WHAT TO PRODUCE: Write out the records again exactly and exclude the pictures.

SOURCE RECORDS:
= = = = = = =
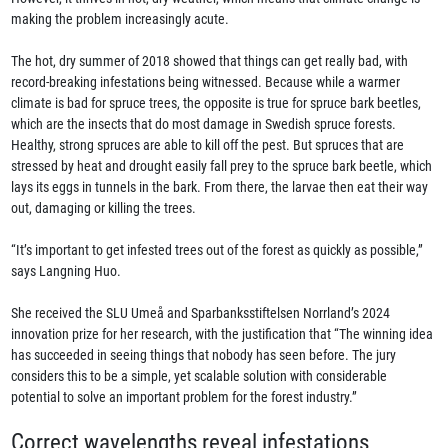
making the problem increasingly acute.
The hot, dry summer of 2018 showed that things can get really bad, with
record-breaking infestations being witnessed. Because while a warmer
climate is bad for spruce trees, the opposite is true for spruce bark beetles,
which are the insects that do most damage in Swedish spruce forests.
Healthy, strong spruces are able to kill off the pest. But spruces that are
stressed by heat and drought easily fall prey to the spruce bark beetle, which
lays its eggs in tunnels in the bark. From there, the larvae then eat their way
out, damaging or killing the trees.
“It’s important to get infested trees out of the forest as quickly as possible,”
says Langning Huo.
She received the SLU Umeå and Sparbanksstiftelsen Norrland’s 2024
innovation prize for her research, with the justification that “The winning idea
has succeeded in seeing things that nobody has seen before. The jury
considers this to be a simple, yet scalable solution with considerable
potential to solve an important problem for the forest industry.”
Correct wavelengths reveal infestations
= = = = = = =
OUTPUT BELOW:
making the problem increasingly acute.
The hot, dry summer of 2018 showed that things can get really bad, with
record-breaking infestations being witnessed. Because while a warmer
climate is bad for spruce trees, the opposite is true for spruce bark beetles,
which are the insects that do most damage in Swedish spruce forests.
Healthy, strong spruces are able to kill off the pest. But spruces that are
stressed by heat and drought easily fall prey to the spruce bark beetle, which
lays its eggs in tunnels in the bark. From there, the larvae then eat their way
out, damaging or killing the trees.
“It’s important to get infested trees out of the forest as quickly as possible,”
says Langning Huo.
She received the SLU Umeå and Sparbanksstiftelsen Norrland’s 2024
innovation prize for her research, with the justification that “The winning idea
has succeeded in seeing things that nobody has seen before. The jury
considers this to be a simple, yet scalable solution with considerable
potential to solve an important problem for the forest industry.”
Correct wavelengths reveal infestations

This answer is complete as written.